Quantification of ZERAF impacts on operational energy use of buildings

This report presents the results of the quantification of potential operational energy savings achieved by the ZERAF adaptive opaque façade technology through building-level energy simulations. This study evaluates the technology's impact compared to established benchmark façades across diverse European conditions, providing preliminary, non-validated results.

The assessment employed dynamic building energy simulations using three representative building archetypes (Single-Family House - SFH, Multi-Family House - MFH, and Office) derived from the IWG5 project. These models were simulated across six distinct European climates (Stockholm, Berlin, Bolzano, Milan, Athens, Madrid). ZERAF's performance was systematically compared against three passive envelope standards (Typical, Compliant, Gold) and two advanced passive façade concepts (Ventilated Façade variants and the INFINITE façade). Key metrics analyzed include annual heating, cooling, and total energy demand intensities (kWh/m²·year), supplemented by detailed hourly analysis of thermal performance during typical summer and winter weeks.

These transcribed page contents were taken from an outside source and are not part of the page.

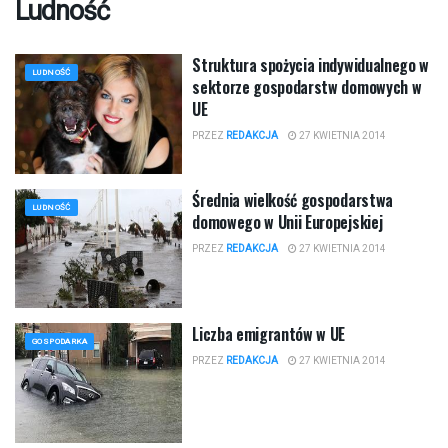
Ludność
Struktura spożycia indywidualnego w
LUDNOŚĆ
sektorze gospodarstw domowych w
UE
PRZEZ
REDAKCJA
27 KWIETNIA 2014
Średnia wielkość gospodarstwa
LUDNOŚĆ
domowego w Unii Europejskiej
PRZEZ
REDAKCJA
27 KWIETNIA 2014
Liczba emigrantów w UE
GOSPODARKA
PRZEZ
REDAKCJA
27 KWIETNIA 2014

The simulation findings indicate that the ZERAF system consistently achieves the lowest total annual energy demand intensity across all climates for the SFH and MFH typologies, significantly outperforming even the highly insulated passive Gold standard. Reductions relative to the Typical baseline ranged from 82% to 93%, while savings compared to the Gold standard were particularly substantial in warmer climates (up to 66% further reduction in Athens) and still notable in colder climates (up to 39% further reduction in Bolzano). Crucially, unlike passive ventilated façades, which reduce cooling loads at the expense of increased heating demand, ZERAF demonstrated the ability to reduce both heating and cooling demands compared to the Gold standard, highlighting the benefit of active, adaptive control. In the Office archetype, where ZERAF was applied to a limited façade area, performance improvements over Gold were less pronounced but still consistently observed across all climates.

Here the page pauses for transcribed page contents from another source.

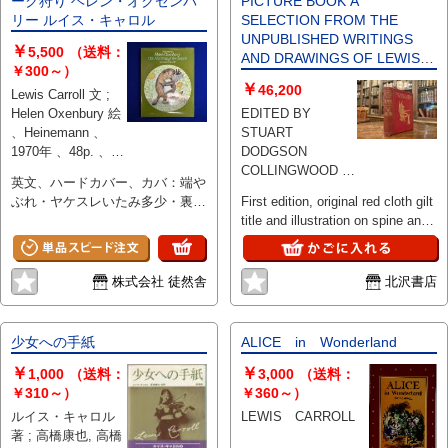
ーク狩り ヘレン・オクセンバ
PICTURE BOOK A
リー ルイス・キャロル
SELECTION FROM THE
UNPUBLISHED WRITINGS
￥
5,500
（送料：
AND DRAWINGS OF LEWIS
￥300～）
CARROLL, TOGETHER WITH
￥
46,200
Lewis Carroll 文 ;
REPRINTS FROM SCARCE
Helen Oxenbury 絵
EDITED BY
AND UNACKNOWLEDGED
、Heinemann 、
STUART
WORK ILLUSTRATED
1970年 、48p. 、
DODGSON
29cm
COLLINGWOOD 、
英文、ハードカバー、カバ：端や
LONDON: T.
ぶれ・ヤケスレいたみ多少・裏面
First edition, original red cloth gilt
FISCHER UNWIN
経年強シミ、三方ヤケ多少、天シ
title and illustration on spine and
、1899 、xv,
ミ、本文：わずかに経年シミよご
front cover, top edge gilt,
375pp. 、
れ・書込折れなし
frontispiece and numerous
20.5x15cm
illustrations, slightly rubbed else
株式会社 徒然舎
北沢書店
a good copy
少女への手紙
ALICE in Wonderland
￥
￥
1,000
（送料：
3,000
（送料：
￥310～）
￥360～）
ルイス・キャロル
LEWIS CARROLL
著 ; 高橋康也, 高橋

Detailed weekly analyses confirmed the synergistic operation of ZERAF's components. In summer, the combined action of KC (shading/ventilation) and ActIns (nighttime heat dissipation) led to lower indoor temperatures, reduced cooling peaks, and significantly lower cooling energy consumption compared to baseline conditions or the individual components operating alone. In winter, ZERAF effectively reduced heat loss through closed-loop active insulation (ActIns) and passive solar gain utilization (enabled by KC and ActIns), resulting in reduced heating demand and more stable indoor temperatures.

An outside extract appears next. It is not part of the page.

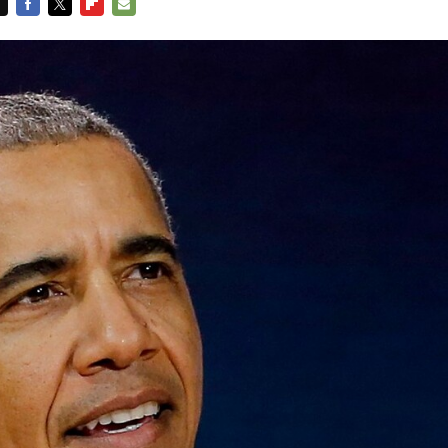
FACEBOOK
TWITTER
FLIPBOARD
E-
MAIL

While these results strongly suggest significant energy-saving potential, they are preliminary and based on simulations. Key future work includes the experimental calibration of the specific KC and ActIns component models against laboratory data to increase confidence in their simulated behavior. Furthermore, optimization of the integrated control strategy is necessary, as analysis revealed specific conditions where performance could potentially be improved. Broadening the analysis to include realistic HVAC system interactions, optimizing ZERAF system control strategy, varying building thermal mass, diverse occupant behavior profiles, and performance under future climate scenarios will provide a more comprehensive assessment.

In conclusion, this simulation study provides compelling, albeit non-validated, evidence that the ZERAF active façade technology offers substantial potential for reducing building operational energy consumption across Europe, significantly surpassing the performance of both standard and advanced passive envelope solutions through its adaptive capabilities.